Attualmente riceve i migranti minori segnalati ai Servizi sociali dalle Organizzazioni operanti sul terreno. Ognuno ha un tutore, ma i ragazzi come gli adulti sono in Bosnia solo di passaggio e quindi il più delle volte vogliono (e possono) lasciare la struttura per proseguire il loro viaggio verso la UE. E quando se ne vanno, di solito lo fanno in gruppo per affrontarlo insieme. Così la struttura velocemente può svuotarsi.
Chi invece si ferma, più o meno a lungo, non va neanche a scuola: l'età e le problematiche non consentono di fatto l'inserimento nel sistema scolastico bosniaco. Possono usufruire invece di varie proposte di animazione ed educative informali, compresi workshops di apprendimento linguistico.
Appena entrati c'è una piccola stanza con i tappeti e il Corano, al primo piano le camere e la sala TV, con gli orari delle 5 preghiere islamiche affissi al muro.
Alì, afghano, ci dice che domani se ne va: ripartirà verso i boschi ancora lontani del Game, ormai si è preparato a tentare. Sicuramente ne avranno già parlato, lui lo dice come una cosa normale.
Riusciamo a dare furtivi saluti agli altri ragazzi, niente foto niente battute, non si può. E ce ne andiamo anche noi.
Al termine del nostro viaggio siamo ospiti di Hamzalija Okanovic, fondatore di MFS Emmaus. Sguardo mite, figura carismatica, parole misurate. Musulmano di profondi sentimenti, il suo impegno civile e umanitario dura dalla guerra civile nella ex-Jugoslavia degli anni ‘90 ed è poi cresciuto nell'incontro con l'italiano Franco Bettoli e la realtà internazionale di Emmaus dell'Abbé Pierre.
Il dialogo con facilità prende la direzione del doloroso memoriale di Srebrenica, dei rapporti interreligiosi, dell'educazione alla pace, della difesa dei poveri... e poi si concentra sul desiderio attuale di costruire ponti di nuove amicizie, con le nostre realtà, con la nostra città di Bologna...

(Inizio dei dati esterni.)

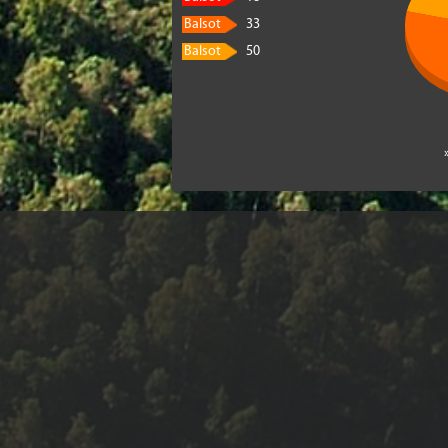
Balsot
33
Balsot
50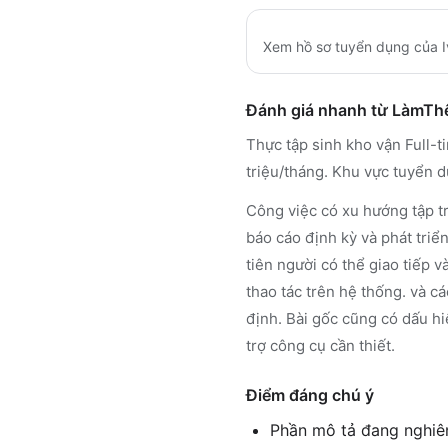
Xem hồ sơ tuyển dụng của
Đánh giá nhanh từ LàmT
Thực tập sinh kho vận Full-ti
triệu/tháng. Khu vực tuyển 
Công việc có xu hướng tập tr
báo cáo định kỳ và phát tri
tiên người có thể giao tiếp 
thao tác trên hệ thống. và cá
định. Bài gốc cũng có dấu hi
trợ công cụ cần thiết.
Điểm đáng chú ý
Phần mô tả đang nghiêng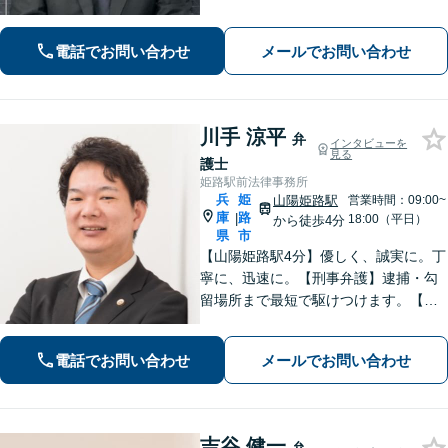
寄り添い、丁寧かつ親身に対応いたし
ます。また、問題となっている背景事
電話でお問い合わせ
メールでお問い合わせ
情にも気を配り、根本的な解決を目指
します。
川手 涼平
弁
インタビューを
見る
護士
姫路駅前法律事務所
兵
姫
山陽姫路駅
営業時間：09:00~
庫
路
|
18:00（平日）
から徒歩4分
県
市
【山陽姫路駅4分】優しく、誠実に。丁
寧に、迅速に。【刑事弁護】逮捕・勾
留場所まで最短で駆けつけます。【債
務整理】どんな事情があってもあなた
の生活再建をサポートします。【交通
電話でお問い合わせ
メールでお問い合わせ
事故】「こんな相談でも大丈夫だろう
か」と躊躇されている方もご相談くだ
さい。
吉谷 健一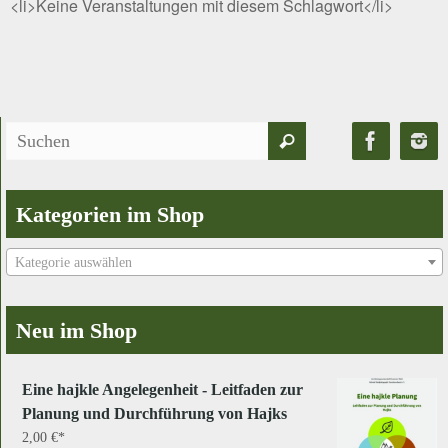
<li>Keine Veranstaltungen mit diesem Schlagwort</li>
Suchen
Suchen
nach:
Kategorien im Shop
Kategorie auswählen
Neu im Shop
Eine hajkle Angelegenheit - Leitfaden zur
Planung und Durchführung von Hajks
2,00
€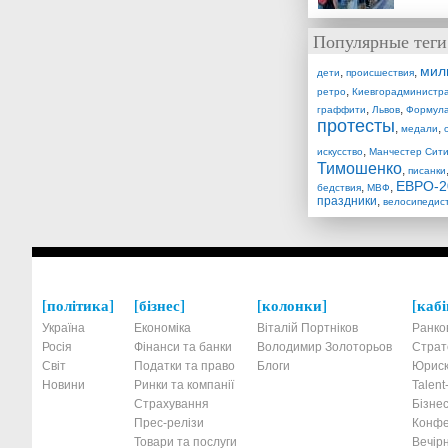
Популярные теги
мил
,
,
дети
происшествия
,
ретро
Киевгорадминистр
,
,
граффити
Львов
Формула
протесты
,
,
медали
,
искусство
Манчестер Сит
Тимошенко
,
писанки
ЕВРО-2
,
,
бедствия
МВФ
праздники
,
велосипедис
політика
бізнес
колонки
кабі
Україна
Економіка
Віталій Портніков
Ранко
Росія
Фінанси та банки
Володимир Золоторьов
Страт
Світ
Податки та право
Блоги
Юриск
Новини
Ринки та компанії
Talen
Страхування
Бізнес
Прес-релізи
Конфе
Товари та послуги
Вечірн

Dobbiamo tornare a casa e riordinare le idee, ma stiamo capendo che tutto ciò che abbiamo visto va tenuto insieme il più possibile: emergenza umanitaria, advocacy e tutela legale dei diritti, deterrenza della violenza sui confini.
E dovremo avere testa e pancia...: per fare rete tra attori diversi, per fare riferimento agli attivisti bosniaci già sul terreno, per dialogare e comprendere i punti di vista di società e istituzioni locali.
Noi intanto torniamo a casa con una intenzione precisa: #BolognaSullaRottaDeiMigranti
Un'idea di coinvolgimento dell'anima di una città. E una scelta di "andare a mettersi" sulla rotta, che passa a poche centinaia di chilometri e produce violenza e oppressione sulla porta di casa nostra.
Non come idea eversiva per scardinare la legalità, anzi l'esatto opposto: per richiamare le nostre istituzioni (le istituzioni siamo noi!) all'altezza dei valori fondanti la nostra civiltà, delle responsabilità storiche, di una politica lungimirante per affrontare le sfide a viso aperto. Che diversamente prima o poi ci travolgerebbero, facendo esplodere irreversibilmente pulsioni e contraddizioni irrisolte.
Salutiamo Leyla, Dzaneta e il presidente Hamzalija. Inizia il viaggio di ritorno. A cui non mancherà un'estenuante perquisizione alla frontiera croata porta d'Europa. Ma nemmeno prolungate condivisioni a caldo tra di noi, partiti con l'organizzazione di un semplice 'equipaggio' e tornati forse con l'anima di un gruppo vero.